Cheap, minimum-wage labor
Working at McDonald’s is a common first job for students or people who have no work experience. Why is that? It’s likely because McDonald’s tends to pay their workers minimum wage. In the United States, the average starting wage at McDonald’s was $6.25 an hour. It has gone up slightly to $7.25 an hour as the minimum wage across the United States was increased. On average, even including supervisors and managers, the hourly pay is only $8. This is because managers tend to only get a wage increase of 50 cents an hour. Normal workers tend to only get a 5 cent raise in their 6-month reviews. While this may be a good wage for students just starting out, it is not a livable wage for anyone. Similarly, McDonald’s tends to employ people on a part-time basis, trying to ensure that workers do not work 40 hours or more a week. This is so the company does not have to pay for benefits like healthcare. Keeping employee costs low is one of the biggest ways McDonald’s keeps their prices low. If they increased employee wages, rather than cutting the salaries of the higher-ups, they would in turn increase prices, as most McDonald’s restaurants in the United States only make 6 cents profit from each dollar they receive. Many staff have suggested and even gone on strike for an increase to both their wage and the minimum wage in general, but nothing has come of it yet.

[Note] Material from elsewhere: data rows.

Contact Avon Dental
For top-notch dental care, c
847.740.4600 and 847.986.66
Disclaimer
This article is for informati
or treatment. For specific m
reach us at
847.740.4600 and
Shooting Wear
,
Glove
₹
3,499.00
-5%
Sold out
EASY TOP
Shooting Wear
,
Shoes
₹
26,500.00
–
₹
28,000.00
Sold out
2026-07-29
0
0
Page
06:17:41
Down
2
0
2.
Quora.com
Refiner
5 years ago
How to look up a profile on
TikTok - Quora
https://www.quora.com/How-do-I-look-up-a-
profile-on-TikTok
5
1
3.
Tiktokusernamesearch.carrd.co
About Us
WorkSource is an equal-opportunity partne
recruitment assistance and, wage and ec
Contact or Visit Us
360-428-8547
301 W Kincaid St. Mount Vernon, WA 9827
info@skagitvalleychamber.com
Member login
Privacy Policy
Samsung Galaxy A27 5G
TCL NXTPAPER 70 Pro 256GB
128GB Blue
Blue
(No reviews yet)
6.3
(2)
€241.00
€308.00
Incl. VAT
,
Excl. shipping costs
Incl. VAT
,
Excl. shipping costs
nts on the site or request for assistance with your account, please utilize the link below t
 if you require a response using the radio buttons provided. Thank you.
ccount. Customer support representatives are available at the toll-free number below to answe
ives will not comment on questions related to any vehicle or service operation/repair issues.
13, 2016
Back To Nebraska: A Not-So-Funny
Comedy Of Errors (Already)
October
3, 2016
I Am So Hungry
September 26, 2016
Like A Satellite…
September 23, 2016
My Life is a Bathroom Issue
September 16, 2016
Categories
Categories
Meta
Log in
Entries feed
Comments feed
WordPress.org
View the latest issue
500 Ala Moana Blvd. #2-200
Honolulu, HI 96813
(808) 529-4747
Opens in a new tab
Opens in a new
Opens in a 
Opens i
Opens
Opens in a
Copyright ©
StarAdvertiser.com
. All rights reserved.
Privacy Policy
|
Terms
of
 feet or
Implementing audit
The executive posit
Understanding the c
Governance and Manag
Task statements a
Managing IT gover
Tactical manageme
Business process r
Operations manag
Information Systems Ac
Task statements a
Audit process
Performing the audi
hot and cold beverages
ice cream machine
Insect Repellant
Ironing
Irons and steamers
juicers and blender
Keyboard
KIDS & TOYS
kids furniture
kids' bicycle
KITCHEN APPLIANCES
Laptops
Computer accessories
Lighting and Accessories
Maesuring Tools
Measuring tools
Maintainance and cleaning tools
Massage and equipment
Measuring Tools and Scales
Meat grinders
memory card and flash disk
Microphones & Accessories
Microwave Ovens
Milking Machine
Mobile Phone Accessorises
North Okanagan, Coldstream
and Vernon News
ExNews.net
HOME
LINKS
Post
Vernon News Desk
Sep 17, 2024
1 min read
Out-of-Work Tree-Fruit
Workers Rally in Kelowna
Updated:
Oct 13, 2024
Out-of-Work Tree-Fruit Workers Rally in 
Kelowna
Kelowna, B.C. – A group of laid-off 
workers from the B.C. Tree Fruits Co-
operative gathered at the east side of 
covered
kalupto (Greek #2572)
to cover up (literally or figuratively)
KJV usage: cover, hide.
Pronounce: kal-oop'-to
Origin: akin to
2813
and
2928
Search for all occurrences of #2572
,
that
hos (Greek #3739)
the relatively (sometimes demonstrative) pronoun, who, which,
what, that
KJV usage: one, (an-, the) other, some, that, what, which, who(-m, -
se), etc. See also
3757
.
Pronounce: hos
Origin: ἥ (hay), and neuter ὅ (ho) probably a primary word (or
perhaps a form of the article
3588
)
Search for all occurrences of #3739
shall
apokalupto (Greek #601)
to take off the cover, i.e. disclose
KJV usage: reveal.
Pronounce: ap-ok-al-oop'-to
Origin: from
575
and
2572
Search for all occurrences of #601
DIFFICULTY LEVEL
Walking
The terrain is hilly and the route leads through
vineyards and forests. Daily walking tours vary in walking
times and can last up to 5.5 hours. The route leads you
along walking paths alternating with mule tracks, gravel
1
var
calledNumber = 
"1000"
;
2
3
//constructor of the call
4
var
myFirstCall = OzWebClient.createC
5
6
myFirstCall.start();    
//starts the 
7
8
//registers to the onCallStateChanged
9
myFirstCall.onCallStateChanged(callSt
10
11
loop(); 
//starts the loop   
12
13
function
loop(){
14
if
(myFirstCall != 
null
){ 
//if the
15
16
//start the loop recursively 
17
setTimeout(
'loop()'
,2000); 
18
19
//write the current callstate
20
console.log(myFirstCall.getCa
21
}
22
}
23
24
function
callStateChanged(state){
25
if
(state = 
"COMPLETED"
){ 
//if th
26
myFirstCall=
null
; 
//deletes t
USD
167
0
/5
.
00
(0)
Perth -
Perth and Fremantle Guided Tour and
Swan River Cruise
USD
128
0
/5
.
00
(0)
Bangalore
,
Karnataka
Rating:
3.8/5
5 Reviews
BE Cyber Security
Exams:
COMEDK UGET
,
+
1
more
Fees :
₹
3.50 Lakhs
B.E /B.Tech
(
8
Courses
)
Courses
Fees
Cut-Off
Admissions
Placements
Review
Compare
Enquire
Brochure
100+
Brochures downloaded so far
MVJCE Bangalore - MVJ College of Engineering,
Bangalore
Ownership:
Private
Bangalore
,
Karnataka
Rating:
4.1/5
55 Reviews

Exploitation of the environment
As McDonald’s is one of the most popular, internationally recognized brands, they have a lot of customers to serve. In 2019 alone, McDonald’s made $21 billion dollars worldwide. To keep up with this demand, McDonald’s tends to cut corners when it comes to using the Earth’s resources. McDonald’s gets a lot of their resources like crops for cattle ranching and grains from poorer countries. Getting resources from poorer countries allows McDonald’s to pay less, but get more, so they can in turn charge less for their products. This is a problem because it takes away from the locals being able to use the resources and land for their own needs. One place that McDonald’s gets their resources from is the Amazon Rainforest. Some of their beef is reared on land in the Amazon, making the land unable to regenerate and produce anything else. We rely on rainforests for oxygen and yet trees are constantly being cut down for big companies like McDonald’s. The company has since recognized their environmental impact and are making efforts to change. They have promised that by the end of 2020, they will stop using packaging that contributes to the aforementioned deforestation. They are similarly trying to reduce their emittance of greenhouse gases and their overuse of freshwater. It is a slow process, but it seems like McDonald’s is taking the steps necessary to lower their impact on the environment. It is still early in their environmental journey, so it is hard to say what impact this will have on their prices in the future.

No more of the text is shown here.